Among the entries below, determine how many lines contain the word "Brosse" and state only that figure.

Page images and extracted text
◆ ◆ ◆ ◆ ◆

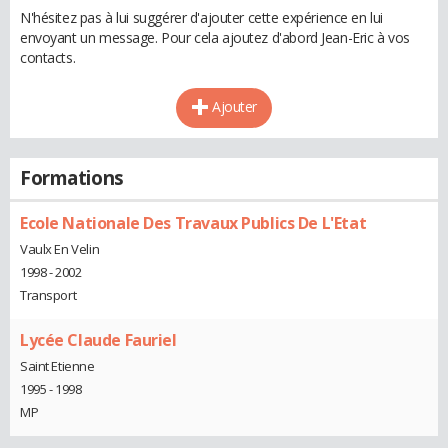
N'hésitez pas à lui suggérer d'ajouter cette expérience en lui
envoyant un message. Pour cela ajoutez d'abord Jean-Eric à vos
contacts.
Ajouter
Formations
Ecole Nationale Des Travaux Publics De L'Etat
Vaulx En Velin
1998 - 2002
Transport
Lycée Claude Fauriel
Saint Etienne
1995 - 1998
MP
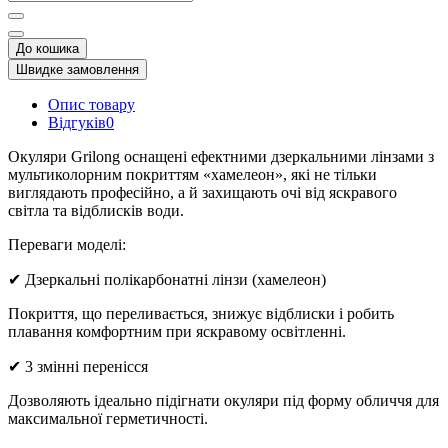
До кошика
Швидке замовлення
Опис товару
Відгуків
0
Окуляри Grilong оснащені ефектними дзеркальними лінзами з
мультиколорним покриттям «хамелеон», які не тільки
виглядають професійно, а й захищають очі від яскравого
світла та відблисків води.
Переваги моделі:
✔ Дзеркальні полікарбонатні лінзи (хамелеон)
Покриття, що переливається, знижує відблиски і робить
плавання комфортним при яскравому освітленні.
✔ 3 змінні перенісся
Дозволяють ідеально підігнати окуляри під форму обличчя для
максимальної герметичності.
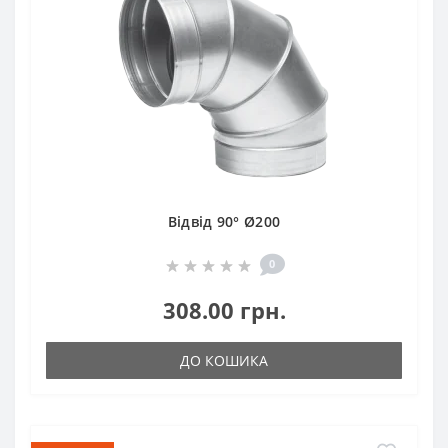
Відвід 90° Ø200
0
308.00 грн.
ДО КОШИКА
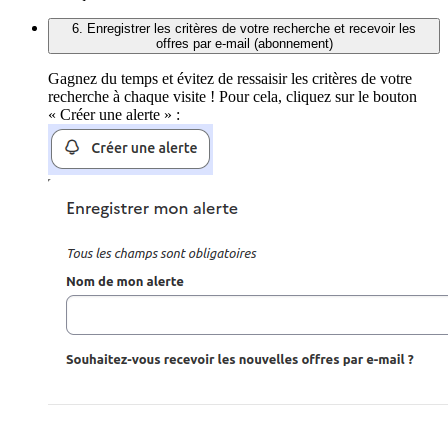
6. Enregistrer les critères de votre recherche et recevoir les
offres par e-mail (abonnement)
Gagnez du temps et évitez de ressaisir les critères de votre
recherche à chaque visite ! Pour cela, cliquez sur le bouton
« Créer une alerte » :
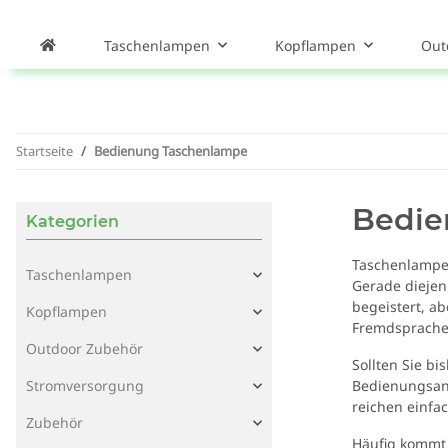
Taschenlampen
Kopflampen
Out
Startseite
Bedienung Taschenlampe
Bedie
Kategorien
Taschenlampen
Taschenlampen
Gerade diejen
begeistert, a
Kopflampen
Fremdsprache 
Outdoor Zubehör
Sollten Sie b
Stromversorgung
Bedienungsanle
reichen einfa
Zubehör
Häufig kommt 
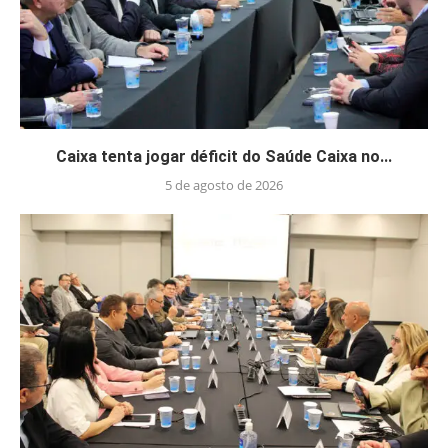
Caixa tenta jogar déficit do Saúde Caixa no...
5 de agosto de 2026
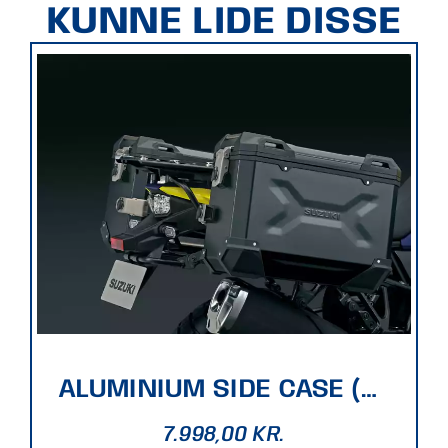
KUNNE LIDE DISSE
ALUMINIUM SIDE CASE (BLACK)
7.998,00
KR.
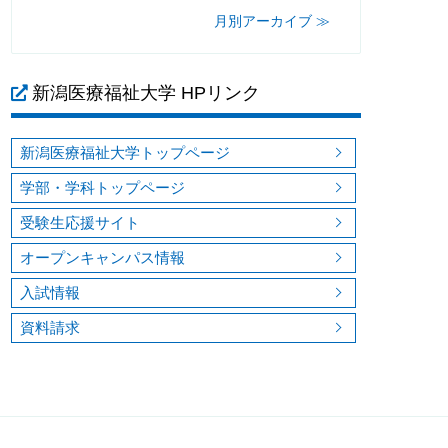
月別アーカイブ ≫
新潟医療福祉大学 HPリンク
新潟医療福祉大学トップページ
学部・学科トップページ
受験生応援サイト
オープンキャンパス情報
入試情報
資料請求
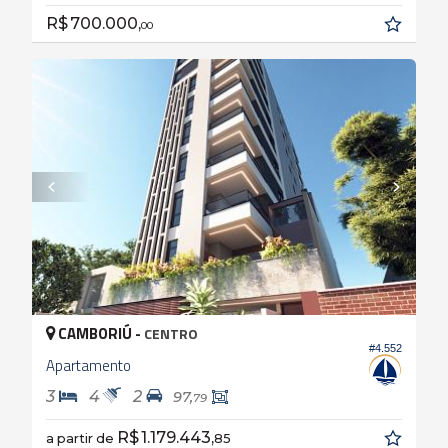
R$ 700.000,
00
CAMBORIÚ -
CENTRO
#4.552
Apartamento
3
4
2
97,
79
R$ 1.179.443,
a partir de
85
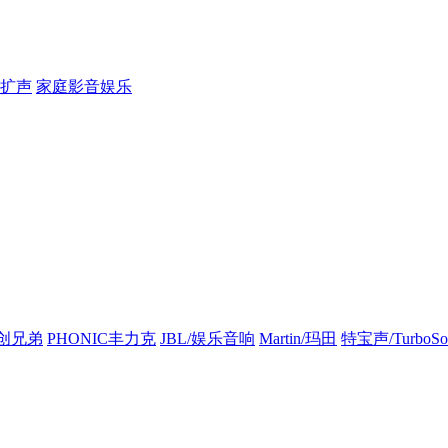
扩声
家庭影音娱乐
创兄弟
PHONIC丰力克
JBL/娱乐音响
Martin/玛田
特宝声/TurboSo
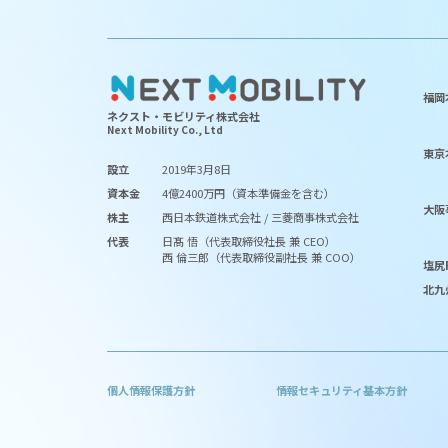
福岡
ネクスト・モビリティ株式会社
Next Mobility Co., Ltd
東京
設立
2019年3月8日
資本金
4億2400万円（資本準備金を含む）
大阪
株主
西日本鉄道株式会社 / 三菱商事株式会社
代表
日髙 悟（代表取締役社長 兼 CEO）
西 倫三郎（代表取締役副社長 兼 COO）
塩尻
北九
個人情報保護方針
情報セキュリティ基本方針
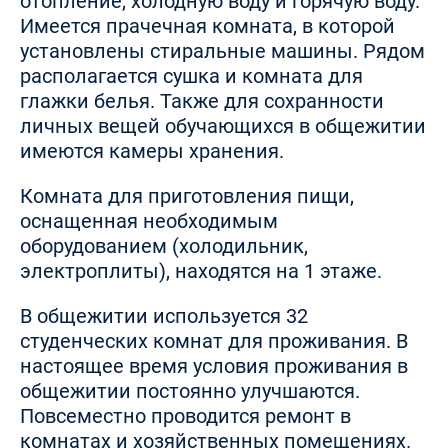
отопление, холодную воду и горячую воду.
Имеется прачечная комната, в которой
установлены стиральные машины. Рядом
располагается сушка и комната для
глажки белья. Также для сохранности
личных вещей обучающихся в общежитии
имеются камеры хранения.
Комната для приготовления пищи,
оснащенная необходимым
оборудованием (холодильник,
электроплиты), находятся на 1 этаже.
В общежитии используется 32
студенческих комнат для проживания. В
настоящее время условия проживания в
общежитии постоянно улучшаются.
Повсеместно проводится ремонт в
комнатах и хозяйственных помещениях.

◆ ◆ ◆ ◆ ◆

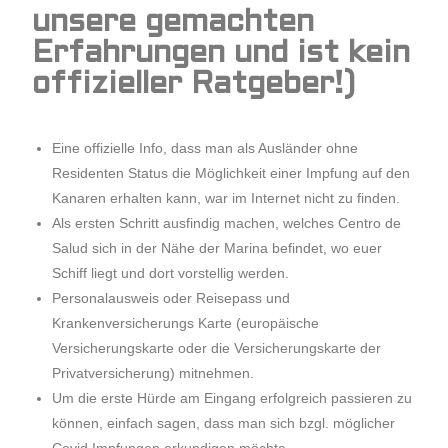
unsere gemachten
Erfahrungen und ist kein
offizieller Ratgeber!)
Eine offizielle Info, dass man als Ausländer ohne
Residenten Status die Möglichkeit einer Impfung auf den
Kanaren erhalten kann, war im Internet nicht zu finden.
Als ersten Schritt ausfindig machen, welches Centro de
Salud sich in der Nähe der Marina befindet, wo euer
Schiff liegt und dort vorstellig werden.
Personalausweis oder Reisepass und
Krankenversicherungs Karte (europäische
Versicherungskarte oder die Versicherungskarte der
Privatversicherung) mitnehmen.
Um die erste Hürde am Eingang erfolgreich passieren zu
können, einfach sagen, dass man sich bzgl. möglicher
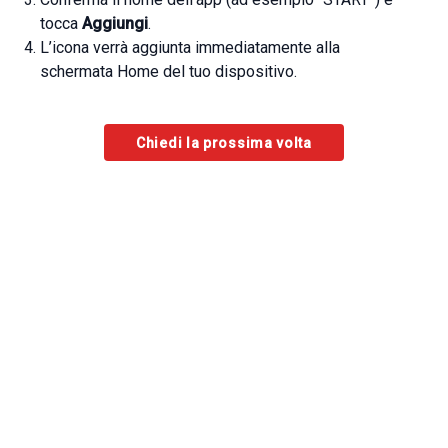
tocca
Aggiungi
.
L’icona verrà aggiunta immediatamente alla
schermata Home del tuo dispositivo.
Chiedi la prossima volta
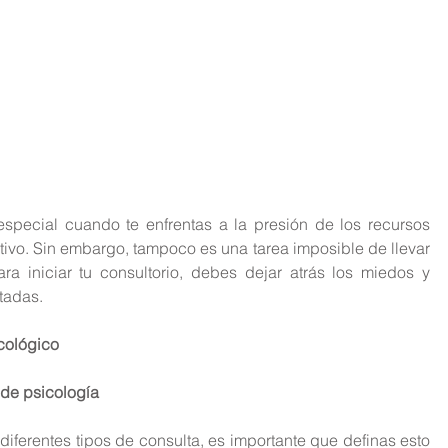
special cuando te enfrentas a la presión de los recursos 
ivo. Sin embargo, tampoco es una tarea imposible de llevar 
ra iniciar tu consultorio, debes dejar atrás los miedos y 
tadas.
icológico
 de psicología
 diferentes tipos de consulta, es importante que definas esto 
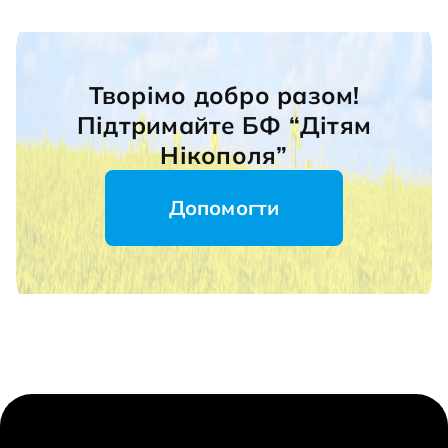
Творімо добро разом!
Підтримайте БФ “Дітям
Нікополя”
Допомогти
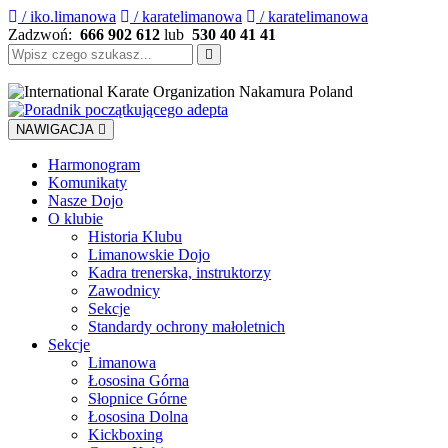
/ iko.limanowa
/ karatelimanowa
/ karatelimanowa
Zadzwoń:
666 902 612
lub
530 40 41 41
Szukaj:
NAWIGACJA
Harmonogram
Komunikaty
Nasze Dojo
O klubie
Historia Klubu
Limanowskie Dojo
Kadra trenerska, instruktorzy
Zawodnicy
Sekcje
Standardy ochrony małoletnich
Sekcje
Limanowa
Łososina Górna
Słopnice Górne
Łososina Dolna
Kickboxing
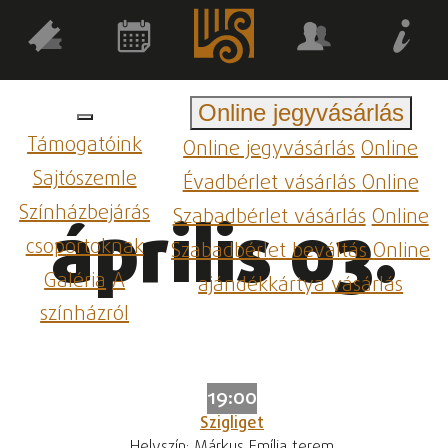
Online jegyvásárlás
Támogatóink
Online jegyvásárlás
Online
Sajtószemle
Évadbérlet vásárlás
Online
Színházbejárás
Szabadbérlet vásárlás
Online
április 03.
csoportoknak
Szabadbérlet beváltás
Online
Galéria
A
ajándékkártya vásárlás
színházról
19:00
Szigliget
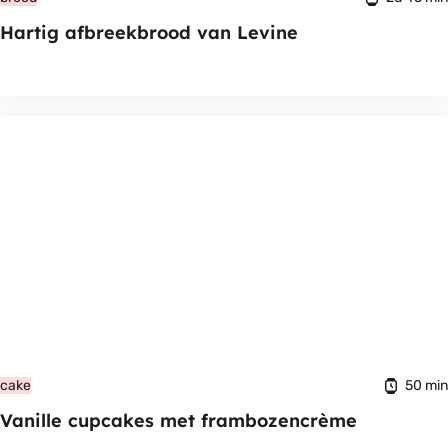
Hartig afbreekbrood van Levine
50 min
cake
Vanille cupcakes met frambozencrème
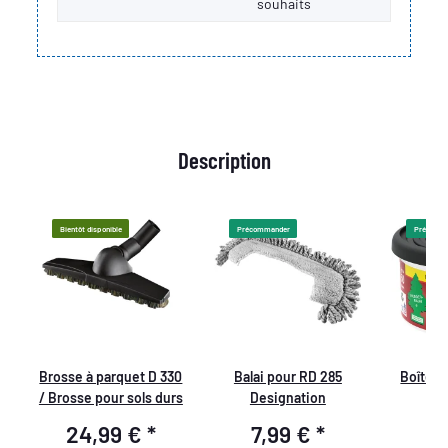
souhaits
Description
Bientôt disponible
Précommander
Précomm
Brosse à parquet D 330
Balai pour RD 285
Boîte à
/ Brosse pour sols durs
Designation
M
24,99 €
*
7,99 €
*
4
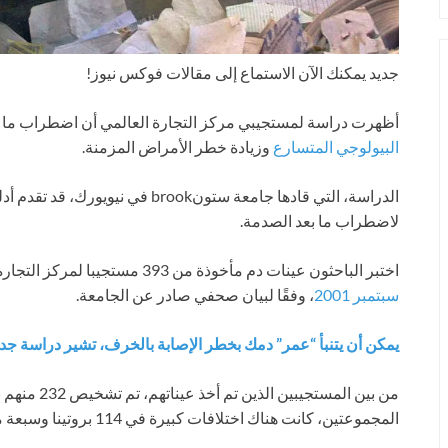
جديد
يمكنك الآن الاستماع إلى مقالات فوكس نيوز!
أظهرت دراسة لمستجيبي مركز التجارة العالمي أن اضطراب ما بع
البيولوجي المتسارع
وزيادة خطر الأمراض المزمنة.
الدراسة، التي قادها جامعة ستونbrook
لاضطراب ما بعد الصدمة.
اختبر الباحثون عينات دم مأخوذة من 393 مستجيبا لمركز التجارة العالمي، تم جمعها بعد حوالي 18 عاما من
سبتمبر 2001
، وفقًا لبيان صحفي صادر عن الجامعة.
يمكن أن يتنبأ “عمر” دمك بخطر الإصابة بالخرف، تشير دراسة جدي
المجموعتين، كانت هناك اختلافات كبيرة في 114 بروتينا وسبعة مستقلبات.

◆ ◆ ◆ ◆ ◆

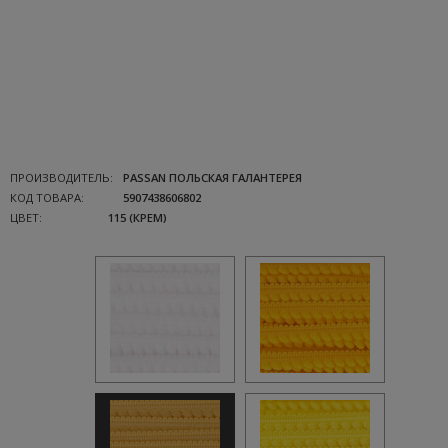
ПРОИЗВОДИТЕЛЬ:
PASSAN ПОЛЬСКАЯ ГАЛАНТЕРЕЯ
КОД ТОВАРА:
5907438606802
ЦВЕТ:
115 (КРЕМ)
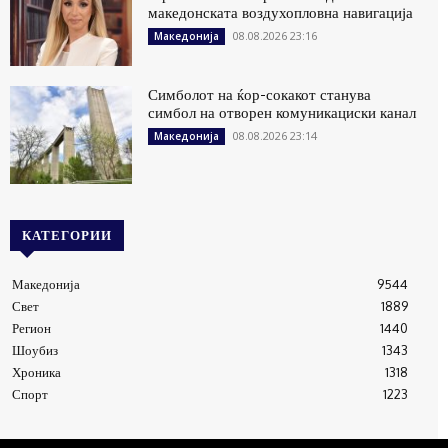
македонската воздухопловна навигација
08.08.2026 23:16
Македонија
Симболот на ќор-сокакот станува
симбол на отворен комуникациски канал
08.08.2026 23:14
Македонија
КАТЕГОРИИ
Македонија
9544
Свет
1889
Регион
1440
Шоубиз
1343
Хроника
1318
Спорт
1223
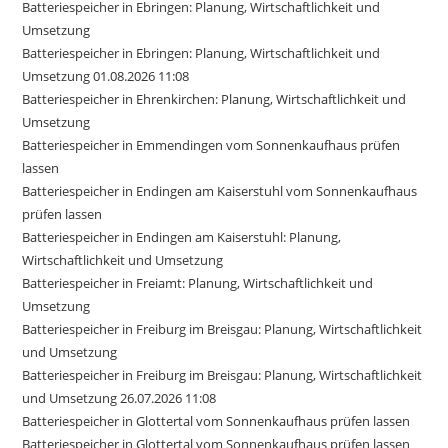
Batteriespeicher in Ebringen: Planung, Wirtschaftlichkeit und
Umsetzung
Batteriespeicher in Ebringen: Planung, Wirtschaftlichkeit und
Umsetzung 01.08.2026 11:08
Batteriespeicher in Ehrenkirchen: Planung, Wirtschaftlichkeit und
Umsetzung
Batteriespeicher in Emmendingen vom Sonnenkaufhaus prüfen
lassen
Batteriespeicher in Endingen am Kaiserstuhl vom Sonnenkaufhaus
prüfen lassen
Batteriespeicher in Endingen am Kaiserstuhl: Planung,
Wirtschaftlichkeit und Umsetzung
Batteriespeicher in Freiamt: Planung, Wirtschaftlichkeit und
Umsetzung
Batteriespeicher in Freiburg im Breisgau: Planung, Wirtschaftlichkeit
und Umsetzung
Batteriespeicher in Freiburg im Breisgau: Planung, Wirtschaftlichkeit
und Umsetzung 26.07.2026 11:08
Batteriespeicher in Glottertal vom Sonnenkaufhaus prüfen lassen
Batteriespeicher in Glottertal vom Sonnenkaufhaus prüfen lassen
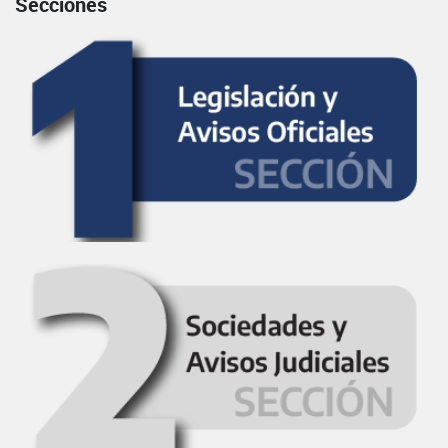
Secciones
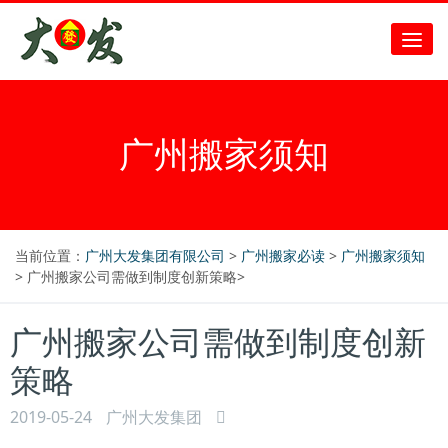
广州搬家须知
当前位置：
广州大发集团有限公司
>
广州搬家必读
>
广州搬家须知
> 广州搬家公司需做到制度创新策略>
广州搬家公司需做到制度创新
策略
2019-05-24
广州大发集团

◆ ◆ ◆ ◆ ◆

> EXPECTED OUTPUT
2